Among the records, how many lines carry the string "Venüs"? Give that number with nothing added.
━━━━━ DATA FOR ANALYSIS ━━━━━
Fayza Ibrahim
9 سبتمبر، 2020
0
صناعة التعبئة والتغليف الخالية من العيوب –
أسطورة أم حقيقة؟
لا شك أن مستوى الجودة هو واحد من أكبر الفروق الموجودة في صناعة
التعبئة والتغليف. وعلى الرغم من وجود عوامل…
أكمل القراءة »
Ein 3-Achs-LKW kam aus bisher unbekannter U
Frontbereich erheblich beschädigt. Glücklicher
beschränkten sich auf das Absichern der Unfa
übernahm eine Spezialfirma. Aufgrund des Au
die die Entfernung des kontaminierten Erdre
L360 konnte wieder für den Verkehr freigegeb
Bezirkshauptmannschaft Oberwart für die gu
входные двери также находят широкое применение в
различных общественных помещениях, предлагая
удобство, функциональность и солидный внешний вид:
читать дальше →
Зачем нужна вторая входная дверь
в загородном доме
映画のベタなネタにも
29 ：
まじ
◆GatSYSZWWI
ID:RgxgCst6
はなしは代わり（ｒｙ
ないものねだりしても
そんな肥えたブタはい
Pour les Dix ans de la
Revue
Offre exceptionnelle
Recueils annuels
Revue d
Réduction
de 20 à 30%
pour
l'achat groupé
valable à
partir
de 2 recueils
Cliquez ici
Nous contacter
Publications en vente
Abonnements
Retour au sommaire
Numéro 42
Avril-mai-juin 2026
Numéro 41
━━━━━
━━━━━ DATA FOR ANALYSIS ━━━━━
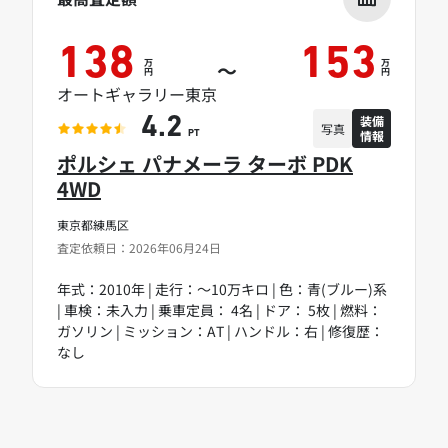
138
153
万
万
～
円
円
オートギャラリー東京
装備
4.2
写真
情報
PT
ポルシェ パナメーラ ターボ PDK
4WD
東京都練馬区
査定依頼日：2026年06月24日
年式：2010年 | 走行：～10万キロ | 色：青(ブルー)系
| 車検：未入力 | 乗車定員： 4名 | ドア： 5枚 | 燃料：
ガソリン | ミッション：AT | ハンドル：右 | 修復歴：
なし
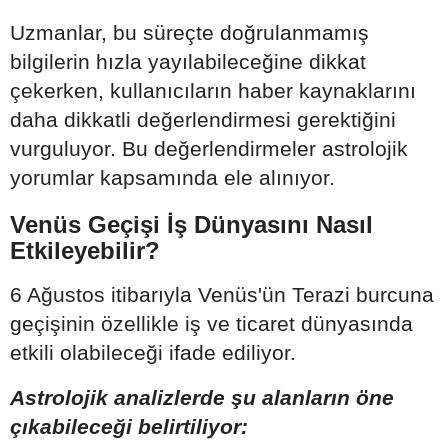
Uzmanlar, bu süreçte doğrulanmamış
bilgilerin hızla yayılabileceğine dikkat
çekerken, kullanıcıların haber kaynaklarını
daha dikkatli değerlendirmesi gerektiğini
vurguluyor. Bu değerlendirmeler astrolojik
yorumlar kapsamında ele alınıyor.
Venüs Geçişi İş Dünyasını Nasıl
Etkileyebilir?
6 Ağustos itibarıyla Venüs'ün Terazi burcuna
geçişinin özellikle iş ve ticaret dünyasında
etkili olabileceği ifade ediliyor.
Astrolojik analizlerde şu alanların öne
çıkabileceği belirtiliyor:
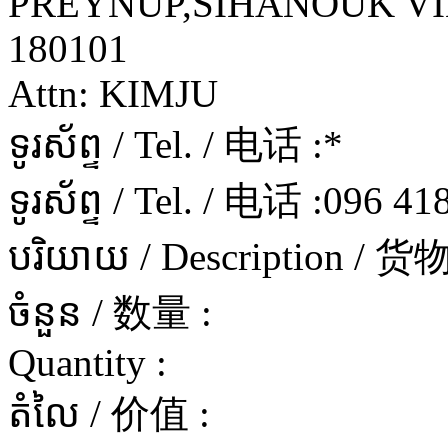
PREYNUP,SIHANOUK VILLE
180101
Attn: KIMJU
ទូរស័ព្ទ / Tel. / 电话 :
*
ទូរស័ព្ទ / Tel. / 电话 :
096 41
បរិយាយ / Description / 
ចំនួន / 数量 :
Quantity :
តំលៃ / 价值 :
━━━━━
### ANSWER:
2